Aux premiers jours de mai,


Que donnerai-je à ma mère ?


Aux premiers jours de mai,


Que donnerai-je à ma mère ?


Une perdriole qui vole, vole, vole,


Une perdriole qui vole dans le bois...

Il y avait un puits à l'angle du jardin potager qui se prolongeait sur la gauche par un pré planté de pommiers, et sur la droite, par un entrepôt qui complétait l'ensemble des communs, la grange où l'on remisait les charrettes, le cellier pour les fruits, la réserve des raves. On trouva mère Marguerite Bourgeoys qui payait les traites dues pour la réparation de son toit après l'hiver, en ballots de castors. Apercevant les visiteuses, elle vint à elles, les embrassa, s'informa de leur santé et leur demanda de patienter un petit peu, le temps de terminer les comptes.

Lorsqu'on eut examiné et dénombré les peaux, pesé par lots, mesuré la hauteur des paquets à celle d'une demi-longueur d'un canon de fusil qui était jugée correcte pour la transaction, lorsque le couvreur et le charpentier s'en furent allés avec leur bien de castors sur une brouette, et leur fusil-étalon de mesure en travers de l'épaule, Mlle Bourgeoys put se consacrer à elles.

C'était un grand jour, dit-elle, que celui où l'on accueillait une nouvelle pensionnaire et surtout venue de si loin. On la choierait bien. Les devinant assoiffées, car c'était la maladie du pays, elle commença par leur faire boire un grand verre d'eau fraîche tirée du puits. Ici, été comme hiver, ce verre d'eau était le premier geste de l'hospitalité. Puis elle proposa à Honorine d'aller voir une brebis dans le pré et ses deux agneaux, l'un noir, l'autre blanc.

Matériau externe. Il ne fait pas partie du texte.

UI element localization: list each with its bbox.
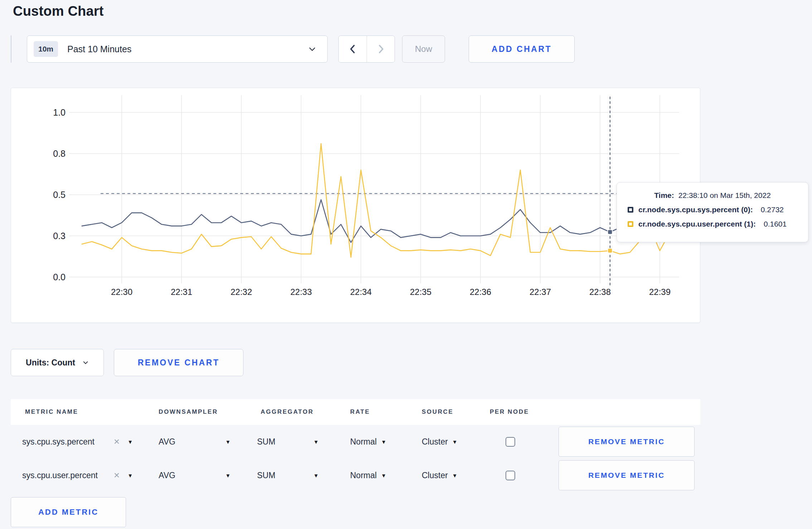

L'on revint ensuite vers la belle maison basse. Les salles étaient vastes, avec de grands âtres, et se suivaient en alignement, séparées au milieu par un couloir qui traversait la maison de part en part et s'ouvrait à l'arrière sur une autre cour, d'autres jardins et de grandes prairies qui descendaient jusqu'au fleuve.

D'un côté de ce couloir, il y avait le parloir, le réfectoire, les salles d'études. De l'autre, une grande cuisine, nantie de deux petites salles secondaires, la chapelle où la statue de Notre-Dame du Bon Secours et le beau crucifix offert par M. de Fancamp, l'un des premiers bienfaiteurs, étaient garnis de bouquets de fleurs fraîches que les enfants cueillaient dans les prés.